Just as the market giveth, it taketh away – therein lies the paradox of modern farming and of modern capitalism in general.
Destruction is one of the operating costs of market efficiency. In its ruthless quest for efficiency, the market routinely casts off products and practices – and, consequently, people too – once deemed important, if not indispensable, by earlier generations.
Modern farming is no exception.
As Matt Ridley observes in his latest book, The Rational Optimist: How Prosperity Evolves, one of the hallmarks of modern farming, synthetic nitrogen fertilizer, staved off the the deaths of millions from mass starvation as supplies of guano, which served as the principal sources of nitrogen in the late 19th and early 20th century, approached exhaustion.
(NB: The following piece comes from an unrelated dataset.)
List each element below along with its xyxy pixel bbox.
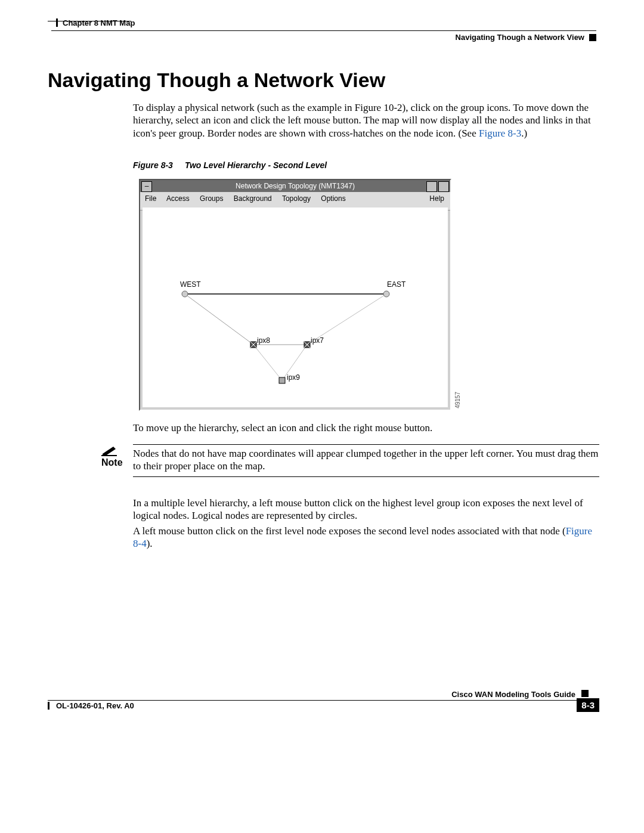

As he observes, if the average yields of 1961 were still commonplace in 1998, an extra 7.9 billion acres of land would have been put to the plow – an area comparable to the entire continent of South America, minus Chile.
Likewise, the more recent adoption of new techniques, such as precision farming, have resulted in drastic reductions in herbicide, pesticide and water use.
New lines of genetically modified crops will soon be available that are not only more resistant to drought and common plant diseases but that are also designed to address serious Third World vitamin and nutrient deficiencies.
Yes, Cooperative Extension played an integral role in all of this. We have been creators as well as destroyers, albeit creative destroyers. Yet, on balance, I believe the material benefits stemming from our century-old involvement in agriculture have served humanity in ways most of us scarcely grasp.